+++ DATASET ENTRIES +++
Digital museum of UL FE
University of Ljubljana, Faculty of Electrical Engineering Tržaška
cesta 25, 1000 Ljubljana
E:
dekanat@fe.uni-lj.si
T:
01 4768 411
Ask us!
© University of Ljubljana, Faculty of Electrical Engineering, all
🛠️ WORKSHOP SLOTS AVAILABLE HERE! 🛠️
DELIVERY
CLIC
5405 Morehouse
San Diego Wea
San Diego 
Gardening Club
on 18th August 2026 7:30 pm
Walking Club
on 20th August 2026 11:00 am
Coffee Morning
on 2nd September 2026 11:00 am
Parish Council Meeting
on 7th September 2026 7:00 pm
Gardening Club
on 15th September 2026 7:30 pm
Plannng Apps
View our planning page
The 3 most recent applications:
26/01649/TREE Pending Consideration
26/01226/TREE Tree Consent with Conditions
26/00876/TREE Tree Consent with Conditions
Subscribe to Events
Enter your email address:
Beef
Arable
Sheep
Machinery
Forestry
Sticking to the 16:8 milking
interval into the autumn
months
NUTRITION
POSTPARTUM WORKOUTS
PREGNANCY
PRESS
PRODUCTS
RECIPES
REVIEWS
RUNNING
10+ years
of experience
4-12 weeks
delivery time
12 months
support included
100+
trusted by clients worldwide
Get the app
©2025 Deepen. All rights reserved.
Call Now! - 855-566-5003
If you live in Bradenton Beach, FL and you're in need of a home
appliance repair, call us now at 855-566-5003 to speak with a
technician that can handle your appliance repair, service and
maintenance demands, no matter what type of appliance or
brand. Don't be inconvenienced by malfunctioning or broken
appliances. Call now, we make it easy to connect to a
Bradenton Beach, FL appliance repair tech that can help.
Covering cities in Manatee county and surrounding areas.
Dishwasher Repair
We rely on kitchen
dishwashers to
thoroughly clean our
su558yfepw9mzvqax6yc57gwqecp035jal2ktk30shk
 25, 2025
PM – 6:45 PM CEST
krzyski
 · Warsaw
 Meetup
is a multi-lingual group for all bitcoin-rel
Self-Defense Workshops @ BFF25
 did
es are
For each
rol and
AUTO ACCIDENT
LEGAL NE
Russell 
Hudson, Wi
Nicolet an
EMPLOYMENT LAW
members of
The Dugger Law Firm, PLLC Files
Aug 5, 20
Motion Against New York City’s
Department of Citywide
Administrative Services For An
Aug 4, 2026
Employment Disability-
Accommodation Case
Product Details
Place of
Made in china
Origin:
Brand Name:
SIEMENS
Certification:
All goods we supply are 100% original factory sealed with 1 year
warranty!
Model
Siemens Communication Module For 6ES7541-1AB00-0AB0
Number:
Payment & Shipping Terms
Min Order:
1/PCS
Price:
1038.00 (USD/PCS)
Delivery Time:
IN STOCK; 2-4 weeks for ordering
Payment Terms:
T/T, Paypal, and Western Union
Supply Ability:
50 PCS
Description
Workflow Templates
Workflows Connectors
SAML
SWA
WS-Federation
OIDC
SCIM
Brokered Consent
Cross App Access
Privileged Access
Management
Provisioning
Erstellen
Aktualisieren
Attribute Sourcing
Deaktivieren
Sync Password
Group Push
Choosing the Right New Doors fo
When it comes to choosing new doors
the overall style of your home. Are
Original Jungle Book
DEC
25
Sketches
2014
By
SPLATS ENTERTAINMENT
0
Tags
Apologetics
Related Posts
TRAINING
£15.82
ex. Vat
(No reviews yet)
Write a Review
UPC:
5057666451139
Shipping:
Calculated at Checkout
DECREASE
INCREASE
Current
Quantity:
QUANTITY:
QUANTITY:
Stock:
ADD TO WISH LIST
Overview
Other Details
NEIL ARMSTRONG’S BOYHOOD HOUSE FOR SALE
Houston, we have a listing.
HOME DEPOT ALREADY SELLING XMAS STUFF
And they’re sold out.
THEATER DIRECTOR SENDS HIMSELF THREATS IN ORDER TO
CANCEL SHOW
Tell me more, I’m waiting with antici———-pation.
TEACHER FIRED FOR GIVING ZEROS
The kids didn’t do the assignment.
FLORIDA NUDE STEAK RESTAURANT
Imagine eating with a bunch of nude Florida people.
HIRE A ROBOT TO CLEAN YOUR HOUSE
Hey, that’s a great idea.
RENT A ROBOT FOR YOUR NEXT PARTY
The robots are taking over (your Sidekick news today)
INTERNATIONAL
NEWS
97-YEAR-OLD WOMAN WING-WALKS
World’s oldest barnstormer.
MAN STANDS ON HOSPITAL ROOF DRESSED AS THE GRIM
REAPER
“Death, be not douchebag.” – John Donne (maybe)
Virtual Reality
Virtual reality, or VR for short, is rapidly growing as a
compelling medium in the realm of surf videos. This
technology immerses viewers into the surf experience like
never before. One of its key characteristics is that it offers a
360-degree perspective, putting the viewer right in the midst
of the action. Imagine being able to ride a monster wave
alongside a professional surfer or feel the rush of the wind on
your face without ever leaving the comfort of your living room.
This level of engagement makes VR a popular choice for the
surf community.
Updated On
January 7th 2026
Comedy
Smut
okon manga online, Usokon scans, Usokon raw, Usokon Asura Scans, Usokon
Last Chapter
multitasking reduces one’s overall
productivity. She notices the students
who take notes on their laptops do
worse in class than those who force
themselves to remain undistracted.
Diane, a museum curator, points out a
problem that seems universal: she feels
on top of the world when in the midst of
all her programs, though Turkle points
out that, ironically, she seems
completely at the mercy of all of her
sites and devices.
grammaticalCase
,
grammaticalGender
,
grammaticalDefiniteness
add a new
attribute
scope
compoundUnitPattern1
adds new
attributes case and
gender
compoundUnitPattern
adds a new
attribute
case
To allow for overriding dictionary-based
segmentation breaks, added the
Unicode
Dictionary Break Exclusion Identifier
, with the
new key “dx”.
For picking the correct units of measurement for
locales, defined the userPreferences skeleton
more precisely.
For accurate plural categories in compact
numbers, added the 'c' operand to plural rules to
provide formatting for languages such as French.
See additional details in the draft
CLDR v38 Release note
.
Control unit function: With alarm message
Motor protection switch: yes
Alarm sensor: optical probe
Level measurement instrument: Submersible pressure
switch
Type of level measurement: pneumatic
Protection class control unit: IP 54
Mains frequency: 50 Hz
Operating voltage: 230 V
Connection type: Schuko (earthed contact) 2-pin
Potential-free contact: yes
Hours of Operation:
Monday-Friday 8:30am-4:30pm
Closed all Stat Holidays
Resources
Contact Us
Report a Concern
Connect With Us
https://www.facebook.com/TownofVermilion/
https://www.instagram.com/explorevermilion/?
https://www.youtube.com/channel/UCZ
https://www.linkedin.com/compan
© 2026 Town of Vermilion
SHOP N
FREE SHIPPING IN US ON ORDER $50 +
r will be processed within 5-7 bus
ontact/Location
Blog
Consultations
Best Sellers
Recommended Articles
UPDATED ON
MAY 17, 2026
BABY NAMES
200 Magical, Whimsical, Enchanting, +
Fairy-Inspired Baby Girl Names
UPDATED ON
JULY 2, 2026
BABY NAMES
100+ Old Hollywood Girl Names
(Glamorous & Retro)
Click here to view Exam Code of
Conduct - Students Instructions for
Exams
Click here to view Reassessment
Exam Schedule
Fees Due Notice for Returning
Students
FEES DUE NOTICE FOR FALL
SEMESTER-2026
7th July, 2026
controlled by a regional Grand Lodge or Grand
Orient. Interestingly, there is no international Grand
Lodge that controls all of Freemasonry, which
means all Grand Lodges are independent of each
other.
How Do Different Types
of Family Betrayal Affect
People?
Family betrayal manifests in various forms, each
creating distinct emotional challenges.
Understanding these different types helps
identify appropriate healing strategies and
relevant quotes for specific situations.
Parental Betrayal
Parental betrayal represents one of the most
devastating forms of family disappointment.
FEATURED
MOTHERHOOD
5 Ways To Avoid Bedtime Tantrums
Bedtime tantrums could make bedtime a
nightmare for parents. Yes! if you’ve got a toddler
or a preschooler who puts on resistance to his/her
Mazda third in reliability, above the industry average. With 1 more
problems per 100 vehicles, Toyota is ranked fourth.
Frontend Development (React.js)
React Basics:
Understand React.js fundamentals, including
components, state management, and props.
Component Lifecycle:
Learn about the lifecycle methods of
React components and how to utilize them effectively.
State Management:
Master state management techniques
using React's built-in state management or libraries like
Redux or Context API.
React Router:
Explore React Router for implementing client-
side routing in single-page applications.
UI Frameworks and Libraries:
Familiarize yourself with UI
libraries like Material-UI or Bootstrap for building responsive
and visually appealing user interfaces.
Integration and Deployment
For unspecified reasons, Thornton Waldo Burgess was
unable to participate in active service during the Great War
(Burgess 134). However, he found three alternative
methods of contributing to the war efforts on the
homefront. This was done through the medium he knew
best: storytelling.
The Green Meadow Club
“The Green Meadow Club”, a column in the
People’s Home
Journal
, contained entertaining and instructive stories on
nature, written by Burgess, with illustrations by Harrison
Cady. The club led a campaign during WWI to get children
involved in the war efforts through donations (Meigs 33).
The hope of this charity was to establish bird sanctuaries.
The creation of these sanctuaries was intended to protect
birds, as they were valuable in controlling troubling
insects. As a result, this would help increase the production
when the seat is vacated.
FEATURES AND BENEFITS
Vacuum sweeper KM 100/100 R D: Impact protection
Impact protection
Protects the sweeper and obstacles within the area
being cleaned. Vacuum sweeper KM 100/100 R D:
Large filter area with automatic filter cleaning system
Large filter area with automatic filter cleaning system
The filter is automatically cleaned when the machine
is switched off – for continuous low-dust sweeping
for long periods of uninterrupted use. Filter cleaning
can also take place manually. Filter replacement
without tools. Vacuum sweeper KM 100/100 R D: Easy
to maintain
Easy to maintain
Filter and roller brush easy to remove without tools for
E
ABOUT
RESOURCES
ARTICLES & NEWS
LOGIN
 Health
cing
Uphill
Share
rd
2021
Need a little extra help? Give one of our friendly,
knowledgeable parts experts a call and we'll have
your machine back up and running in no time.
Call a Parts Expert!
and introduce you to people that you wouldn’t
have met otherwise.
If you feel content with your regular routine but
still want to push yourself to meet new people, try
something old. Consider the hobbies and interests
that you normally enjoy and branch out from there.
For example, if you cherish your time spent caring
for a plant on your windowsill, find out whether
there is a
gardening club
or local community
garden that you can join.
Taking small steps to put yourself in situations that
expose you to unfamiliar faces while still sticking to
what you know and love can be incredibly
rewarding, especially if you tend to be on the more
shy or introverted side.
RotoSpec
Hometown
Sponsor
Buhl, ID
+++
_EXERCISE AIM_.
Scan the lines above for the word "tools". Return each one that has it.

_ANSWER_.
without tools. Vacuum sweeper KM 100/100 R D: Easy
Filter and roller brush easy to remove without tools for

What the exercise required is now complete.